South Korea’s National Fusion Research Institute (NFRI) on 24 November announced that the K-STAR fusion reactor had managed to operate the plasma at 100 million degrees Celsius for 20 seconds – the world’s first nuclear fusion reactor to have maintained plasma for more than 10 seconds at that temperature.
Previously, NFRI had managed to operate the plasma at ultra high temperatures for 1.5 seconds in 2018 and 8 seconds last March. K-STAR is a superconducting tokamak research reactor that requires the plasma to be held at very high temperature in a stable state for a long time.

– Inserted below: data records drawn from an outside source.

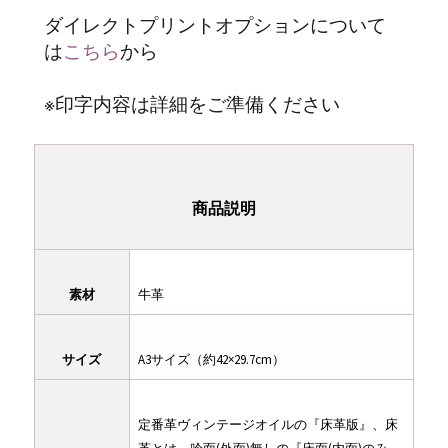
ダイレクトプリントオプションについて
は
こちら
から
※印字内容は詳細をご準備ください
商品説明
素材
牛革
サイズ
A3サイズ（約42×29.7cm）
定番革ヴィンテージオイルの『床革版』、床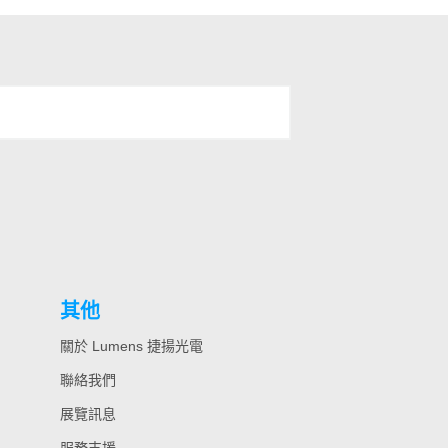
其他
關於 Lumens 捷揚光電
聯絡我們
展覽訊息
服務支援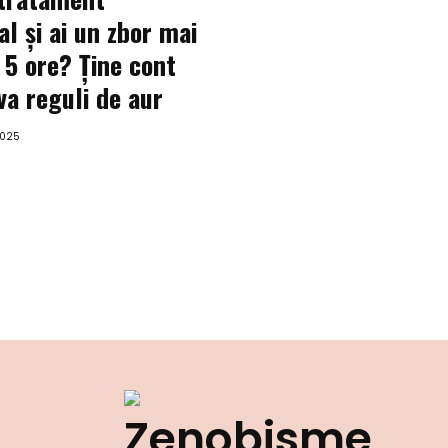
l și ai un zbor mai
 5 ore? Ține cont
va reguli de aur
2025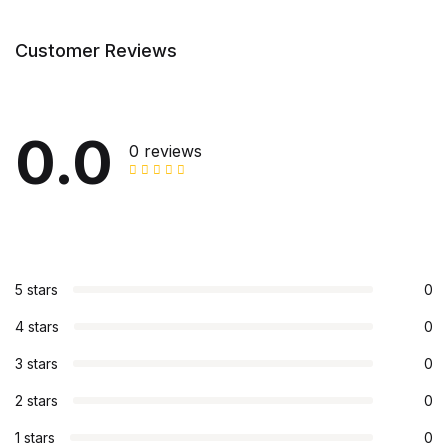
Customer Reviews
0.0
0 reviews
5 stars
0
4 stars
0
3 stars
0
2 stars
0
1 stars
0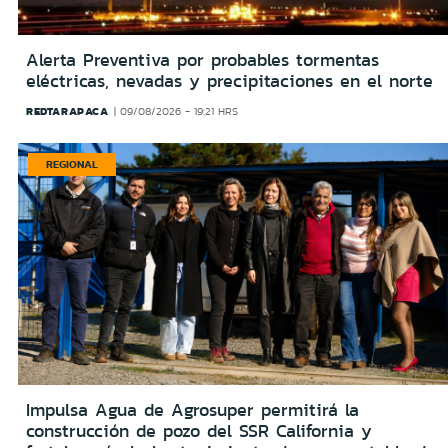
Alerta Preventiva por probables tormentas
eléctricas, nevadas y precipitaciones en el norte
REDTARAPACA
09/08/2026 - 19:21 HRS
REGIONAL
Impulsa Agua de Agrosuper permitirá la
construcción de pozo del SSR California y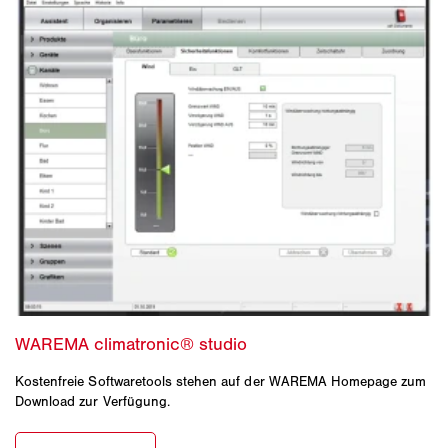
Kostenfreie Softwaretools stehen auf der WAREMA Homepage zum
Download zur Verfügung.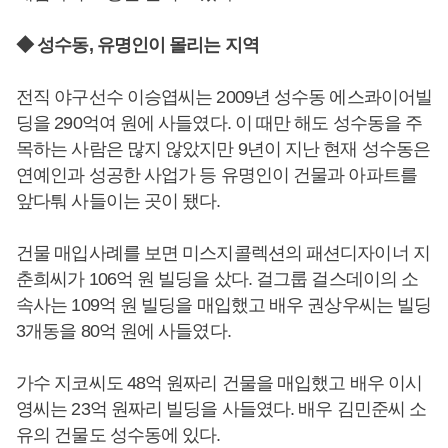
◆ 성수동, 유명인이 몰리는 지역
전직 야구선수 이승엽씨는 2009년 성수동 에스콰이어빌
딩을 290억여 원에 사들였다. 이 때만 해도 성수동을 주
목하는 사람은 많지 않았지만 9년이 지난 현재 성수동은
연예인과 성공한 사업가 등 유명인이 건물과 아파트를
앞다퉈 사들이는 곳이 됐다.
건물 매입사례를 보면 미스지콜렉션의 패션디자이너 지
춘희씨가 106억 원 빌딩을 샀다. 걸그룹 걸스데이의 소
속사는 109억 원 빌딩을 매입했고 배우 권상우씨는 빌딩
3개동을 80억 원에 사들였다.
가수 지코씨도 48억 원짜리 건물을 매입했고 배우 이시
영씨는 23억 원짜리 빌딩을 사들였다. 배우 김민준씨 소
유의 건물도 성수동에 있다.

The research team managed to achieve this using the Internal Transport Barrier (ITB) mode, Yonhap reported. NFRI aims to operate the plasma at a similar high temperature for 300 seconds by 2025. The team also plans to replace the material of the deflector (a device allowing the thermal energy produced by the plasma to be sent to other parts), currently in carbon, with tungsten. NFRI aims to commission a new generation K-DEMO nuclear fusion demonstration reactor by 2040 that will produce electricity.
“The energy from nuclear fusion is a new generation of clean energy, which is 10 times more efficient than a nuclear reactor using nuclear fission and does not present a risk of radioactive leakage,” said Yoon Si- woo, director of the KSTAR research centre." This feat will contribute to the Iter project," he added.
South Korea is one of six countries and the EU contributing the International Thermonuclear Experimental Reactor (ITER) project to build an experimental fusion reactor in Cadarache, France.